Task 1: Write a function which count number of lines and number of words in a text. All the files are in the data the folder: a) Read obama_speech.txt file and count number of lines and words b) Read michelle_obama_speech.txt file and count number of lines and words c) Read donald_speech.txt file and count number of lines and words d) Read melina_trump_speech.txt file and count number of lines and words

In [None]:
from pathlib import Path

def count_lines_and_words(file):
    path = Path(file)
    content = path.read_text()
    lines = content.splitlines()
    words = content.split()
    return len(lines), len(words)

obama_speech_stats = count_lines_and_words('../data/obama_speech.txt')
print(
    f"The Obama speech has {obama_speech_stats[0]} "
    f"lines and {obama_speech_stats[1]} words."
)

michelle_speech_stats = count_lines_and_words('../data/michelle_obama_speech.txt')
print(
    f"The Obama speech has {michelle_speech_stats[0]} "
    f"lines and {michelle_speech_stats[1]} words."
)

donald_speech_stats = count_lines_and_words('../data/donald_speech.txt')
print(
    f"The Obama speech has {donald_speech_stats[0]} "
    f"lines and {donald_speech_stats[1]} words."
)

melina_speech_stats = count_lines_and_words('../data/melina_trump_speech.txt')
print(
    f"The Obama speech has {melina_speech_stats[0]} "
    f"lines and {melina_speech_stats[1]} words."
)

Task 2: Read the countries_data.json data file in data directory, create a function that finds the ten most spoken languages

In [None]:
import json
from pathlib import Path
from collections import Counter

def ten_most_spoken_languages(countries):
    language_counter = Counter()
    for country in countries:
        languages = country['languages']
        language_counter.update(languages)
    return language_counter.most_common(10)
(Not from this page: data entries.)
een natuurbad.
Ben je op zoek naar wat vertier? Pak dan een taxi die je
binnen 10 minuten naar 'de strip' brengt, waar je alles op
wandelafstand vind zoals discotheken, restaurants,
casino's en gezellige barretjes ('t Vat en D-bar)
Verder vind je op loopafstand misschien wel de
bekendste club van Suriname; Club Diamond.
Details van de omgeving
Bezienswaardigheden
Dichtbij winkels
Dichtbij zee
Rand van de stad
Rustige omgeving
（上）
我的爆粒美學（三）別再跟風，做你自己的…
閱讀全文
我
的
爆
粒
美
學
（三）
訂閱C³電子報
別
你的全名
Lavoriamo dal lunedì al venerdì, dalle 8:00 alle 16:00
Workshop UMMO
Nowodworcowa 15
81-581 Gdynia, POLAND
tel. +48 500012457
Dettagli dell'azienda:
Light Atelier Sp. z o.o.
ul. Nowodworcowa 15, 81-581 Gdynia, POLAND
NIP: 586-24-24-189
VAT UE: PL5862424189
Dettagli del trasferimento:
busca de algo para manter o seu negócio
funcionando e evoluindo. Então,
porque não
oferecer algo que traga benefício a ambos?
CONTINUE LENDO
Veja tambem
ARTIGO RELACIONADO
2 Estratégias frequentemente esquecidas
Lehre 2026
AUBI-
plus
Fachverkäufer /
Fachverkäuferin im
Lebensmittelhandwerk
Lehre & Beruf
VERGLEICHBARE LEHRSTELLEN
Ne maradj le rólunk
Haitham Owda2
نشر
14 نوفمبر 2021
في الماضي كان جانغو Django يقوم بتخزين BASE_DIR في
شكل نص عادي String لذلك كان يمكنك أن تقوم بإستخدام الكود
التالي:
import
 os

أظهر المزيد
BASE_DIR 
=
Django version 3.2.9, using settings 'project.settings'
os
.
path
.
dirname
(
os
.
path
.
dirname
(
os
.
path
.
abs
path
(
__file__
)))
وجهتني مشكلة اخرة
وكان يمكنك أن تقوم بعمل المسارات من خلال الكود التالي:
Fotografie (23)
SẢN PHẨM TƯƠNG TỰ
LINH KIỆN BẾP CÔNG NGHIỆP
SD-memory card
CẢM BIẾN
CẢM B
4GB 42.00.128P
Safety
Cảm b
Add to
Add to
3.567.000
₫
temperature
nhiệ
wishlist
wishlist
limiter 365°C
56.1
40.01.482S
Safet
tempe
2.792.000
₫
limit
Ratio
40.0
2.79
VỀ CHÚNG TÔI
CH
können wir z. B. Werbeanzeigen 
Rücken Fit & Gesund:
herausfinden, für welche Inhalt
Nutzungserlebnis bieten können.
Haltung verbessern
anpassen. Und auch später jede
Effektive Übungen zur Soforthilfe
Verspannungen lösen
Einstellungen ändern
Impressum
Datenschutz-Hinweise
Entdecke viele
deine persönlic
path = Path('../data/countries_data.json')
countries_data = json.loads(path.read_text())

most_spoken_languages = ten_most_spoken_languages(countries_data)
print(most_spoken_languages)

Task 3: Read the countries_data.json data file in data directory, create a function that creates a list of the ten most populated countries

In [None]:
import json
from pathlib import Path

def ten_most_populated_countries(countries):
    sorted_countries = sorted(countries, key=lambda x:
                              x['population'], reverse=True)
    return sorted_countries[:10]

path = Path('../data/countries_data.json')
countries_data = json.loads(path.read_text())
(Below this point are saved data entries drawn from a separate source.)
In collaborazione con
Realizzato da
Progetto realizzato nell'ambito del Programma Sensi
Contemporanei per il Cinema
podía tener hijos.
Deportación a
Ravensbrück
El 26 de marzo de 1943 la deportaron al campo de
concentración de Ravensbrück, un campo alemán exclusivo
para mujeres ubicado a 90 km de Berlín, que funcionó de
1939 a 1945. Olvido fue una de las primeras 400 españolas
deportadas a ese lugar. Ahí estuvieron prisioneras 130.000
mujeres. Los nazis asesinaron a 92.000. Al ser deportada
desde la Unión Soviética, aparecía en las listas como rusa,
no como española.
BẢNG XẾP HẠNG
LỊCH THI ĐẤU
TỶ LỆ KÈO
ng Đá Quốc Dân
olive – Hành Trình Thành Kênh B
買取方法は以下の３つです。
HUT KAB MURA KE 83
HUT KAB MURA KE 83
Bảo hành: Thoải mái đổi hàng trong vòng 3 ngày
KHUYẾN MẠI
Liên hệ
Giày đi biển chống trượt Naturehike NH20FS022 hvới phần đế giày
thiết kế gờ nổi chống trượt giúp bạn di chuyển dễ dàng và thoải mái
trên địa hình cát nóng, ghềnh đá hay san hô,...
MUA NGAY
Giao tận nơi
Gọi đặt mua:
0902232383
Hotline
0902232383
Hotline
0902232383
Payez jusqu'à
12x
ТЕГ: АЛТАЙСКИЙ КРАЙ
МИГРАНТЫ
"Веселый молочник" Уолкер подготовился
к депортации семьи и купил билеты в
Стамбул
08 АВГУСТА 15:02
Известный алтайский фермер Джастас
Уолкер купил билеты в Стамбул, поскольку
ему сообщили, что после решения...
most_populated_countries = ten_most_populated_countries(countries_data)
for country in most_populated_countries:
    print(f"{country['name']}: {country['population']}")

### Exercises: Level 2

Task 4: Extract all incoming email addresses as a list from the email_exchange_big.txt file.

In [None]:
import re
from pathlib import Path

path = Path('../data/email_exchanges_big.txt')
content = path.read_text()
lines = content.splitlines()
email_addresses = []
for line in lines:
    email_addresses.extend(re.findall(r'\b\w+@\w+\.\w+\b', line)) # use regular
    # expression to find email addresses
print(email_addresses)

Task 5: Find the most common words in the English language. Call the name of your function find_most_common_words, it will take two parameters - a string or a file and a positive integer, indicating the number of words. Your function will return an array of tuples in descending order. Check the output

In [None]:
from collections import Counter
from pathlib import Path

def find_most_common_words(source, n):
    """Return the n most common words in a string or file."""
    if isinstance(source, str):
        content = source
    elif isinstance(source, Path):
        content = source.read_text(encoding='utf-8')
    else:
        raise ValueError("The first argument must be a string or a Path object.")

    words = content.split()
    word_counter = Counter()
    for word in words:
        # Clean and normalize the word
        clean_word = ''.join(char for char in word if char.isalnum()).lower()
        if clean_word:  # Ignore empty strings
            word_counter[clean_word] += 1

    return word_counter.most_common(n)

Task 6: Use the function, find_most_frequent_words to find: a) The ten most frequent words used in Obama's speech b) The ten most frequent words used in Michelle's speech c) The ten most frequent words used in Trump's speech d) The ten most frequent words used in Melina's speech

In [None]:
from pathlib import Path

path = Path('../data/obama_speech.txt')
most_common_words = find_most_common_words(path, 10)
print("Top 10 most common words in Obama's speech:", most_common_words)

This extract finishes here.